● **PROBLEM STATEMENT**: In the copy, include no pictures, but reproduce every record exactly.

━━━━━━

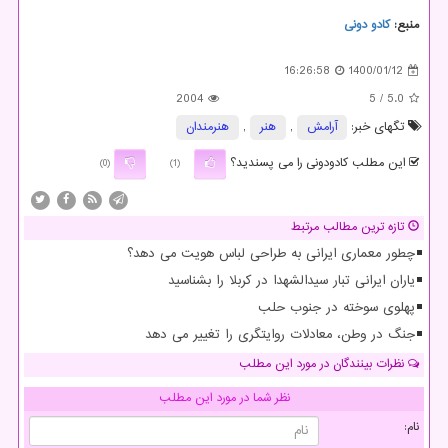
منبع:
كادو دونی
16:26:58
1400/01/12
2004
/ 5
5.0
تگهای خبر:
آرامش
,
هنر
,
هنرمندان
این مطلب کادودونی را می پسندید؟
(0)
(1)
تازه ترین مطالب مرتبط
چطور معماری ایرانی به طراحی لباس هویت می دهد؟
یاران ایرانی تبار سیدالشهدا در کربلا را بشناسید
پهلوی سوخته در جنوب حلب
جنگ در وطن، معادلات روایتگری را تغییر می دهد
نظرات بینندگان در مورد این مطلب
نظر شما در مورد این مطلب
نام:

━━━━━━

● **EXERCISE RESPONSE**:
منبع:
كادو دونی
16:26:58
1400/01/12
2004
/ 5
5.0
تگهای خبر:
آرامش
,
هنر
,
هنرمندان
این مطلب کادودونی را می پسندید؟
(0)
(1)
تازه ترین مطالب مرتبط
چطور معماری ایرانی به طراحی لباس هویت می دهد؟
یاران ایرانی تبار سیدالشهدا در کربلا را بشناسید
پهلوی سوخته در جنوب حلب
جنگ در وطن، معادلات روایتگری را تغییر می دهد
نظرات بینندگان در مورد این مطلب
نظر شما در مورد این مطلب
نام:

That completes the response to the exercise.